Rue La La Rejiggers Its Retargeting Program

Ecommerce site Rue La La, which offers deals on designer fashion and goods, wants its members to have a great experience so they keep coming back.

“How do we stay top of mind for our best members and encourage them to come back over long periods of time?” said Jeff Steeves, VP of marketing at Rue La La.

As with many ecommerce players, one pillar of its retention strategy is retargeting. Rue La La buys media through Facebook, which performs well against the click-based metrics generally used to measure retargeting campaigns. But it found that those campaigns weren’t yielding incremental revenue growth.

“If you talk to a C-level executive at any ecommerce retailer leveraging retargeting, they care about growing revenue and profitability,” said Ric Calvillo, CEO at Nanigans, Rue La La’s programmatic partner of several years. “That’s been the question around retargeting forever: Is this really incremental, and would these visitors have converted anyway?”

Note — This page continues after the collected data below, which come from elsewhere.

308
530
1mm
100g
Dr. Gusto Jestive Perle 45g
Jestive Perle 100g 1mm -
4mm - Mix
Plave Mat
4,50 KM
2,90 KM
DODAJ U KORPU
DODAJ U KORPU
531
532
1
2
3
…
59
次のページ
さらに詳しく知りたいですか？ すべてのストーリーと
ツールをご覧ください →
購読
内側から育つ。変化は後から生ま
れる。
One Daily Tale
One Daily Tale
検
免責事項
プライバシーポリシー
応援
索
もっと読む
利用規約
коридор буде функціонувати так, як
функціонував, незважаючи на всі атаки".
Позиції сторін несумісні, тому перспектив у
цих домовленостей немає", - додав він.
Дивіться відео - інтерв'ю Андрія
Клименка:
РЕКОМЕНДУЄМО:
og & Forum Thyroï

Most ecommerce advertisers optimize their retargeting models toward clicks and views, assuming that because a user engaged with an ad, they’re more likely to convert. But neither of those metrics correlates to incremental revenue, Calvillo said.

“As long as you measure click-attributed return on ad spend, you’re going to confuse correlation with causation,” he said.

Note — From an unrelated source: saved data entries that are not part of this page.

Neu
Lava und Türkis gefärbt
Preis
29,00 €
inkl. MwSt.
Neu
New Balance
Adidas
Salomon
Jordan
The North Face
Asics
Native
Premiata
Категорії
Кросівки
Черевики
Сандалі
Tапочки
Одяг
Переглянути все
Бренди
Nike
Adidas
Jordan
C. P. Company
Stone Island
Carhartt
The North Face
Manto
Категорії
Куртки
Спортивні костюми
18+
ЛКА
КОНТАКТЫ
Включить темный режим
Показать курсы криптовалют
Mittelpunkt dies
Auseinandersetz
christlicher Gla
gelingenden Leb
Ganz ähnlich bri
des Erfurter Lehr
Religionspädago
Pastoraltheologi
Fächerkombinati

For example, if a repeat shopper watches Rue La La video ads and browses the site frequently, companies like Criteo and Google would spend more to retarget that person because they’re meeting their definition of engagement – clicking, viewing and browsing. But a regular Rue La La shopper knows what she wants, so showing her an ad probably won’t drive her to spend more.

“I don’t think people realize how broken the current optimization methodologies are,” Calvillo said.

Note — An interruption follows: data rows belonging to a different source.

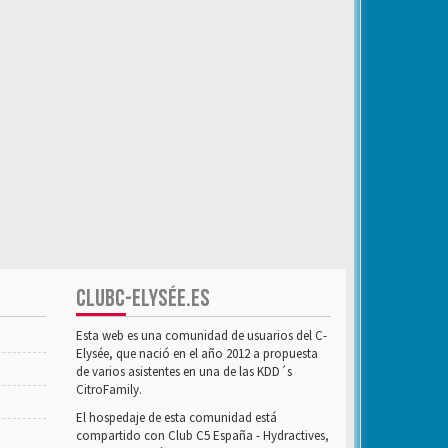
CLUBC-ELYSÉE.ES
Esta web es una comunidad de usuarios del C-
Elysée, que nació en el año 2012 a propuesta
de varios asistentes en una de las KDD´s
CitroFamily.
El hospedaje de esta comunidad está
compartido con Club C5 España - Hydractives,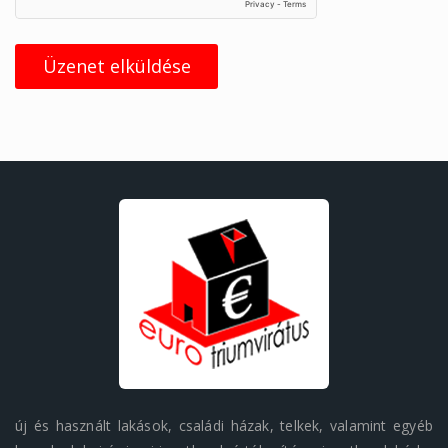
Üzenet elküldése
új és használt lakások, családi házak, telkek, valamint egyéb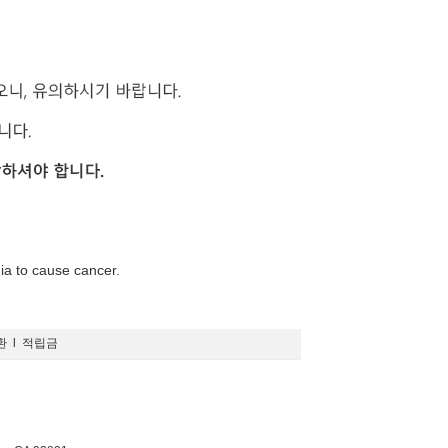
nia to cause cancer.
환
l
적립금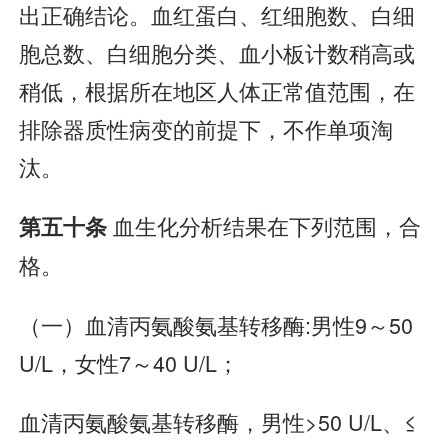
出正确结论。血红蛋白、红细胞数、白细
胞总数、白细胞分类、血小板计数稍高或
稍低，根据所在地区人体正常值范围，在
排除器质性病变的前提下，不作单项淘
汰。
血生化分析结果在下列范围，合
第五十条
格。
（一）血清丙氨酸氨基转移酶:男性9～50
U/L，女性7～40 U/L；
血清丙氨酸氨基转移酶，男性>50 U/L、≤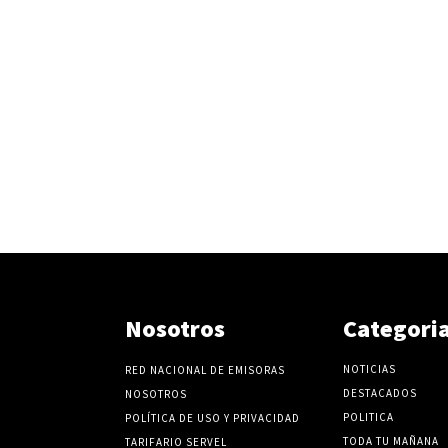
Nosotros
Categori
NOTICIAS
RED NACIONAL DE EMISORAS
DESTACADOS
NOSOTROS
POLITICA
POLÍTICA DE USO Y PRIVACIDAD
TODA TU MAÑANA
TARIFARIO SERVEL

To fix that discrepancy, Nanigans launched a tool in June that uses machine learning and predictive analytics to optimize bids for incremental sales lift.

Rue La La tried the new tool, which began running after a few weeks of ingesting data from Rue La La’s site and media buys. Incremental revenue grew six and a half times over a three-month period.

“Our prior efforts were more audience-focused,” Steeves said. “Nanigans brought the ability to identify which members we should be showing ads to, how frequently and with which message.”

Optimizing for incremental lift also helps clean up some of the retargeting issues that plague the industry, like that infamous already-purchased shoe that stalks its buyer around the web. If someone has already been targeted a few times, Nanigans’ incremental lift model will optimize a bid away from that user – even if they show classic signs of engagement, like clicking, browsing the site and watching videos.

“The number of impressions we’ve shown you matters a lot,” Calvillo said. “Pretty quickly the model will stop following you if you’re not showing signs of responding to the ad. If you’ve already bought the product, for instance, you shouldn’t see the ad anymore.”

For Rue La La, bombarding its members less with ads for things they’d already bought or seen improved the user experience, Steeves said.

“Optimizing a retargeting strategy is a huge opportunity for us and for most retailers,” he said.

Nanigans, which works with 120 advertisers, is running pilots for the incremental lift tool with about six other ecommerce sites.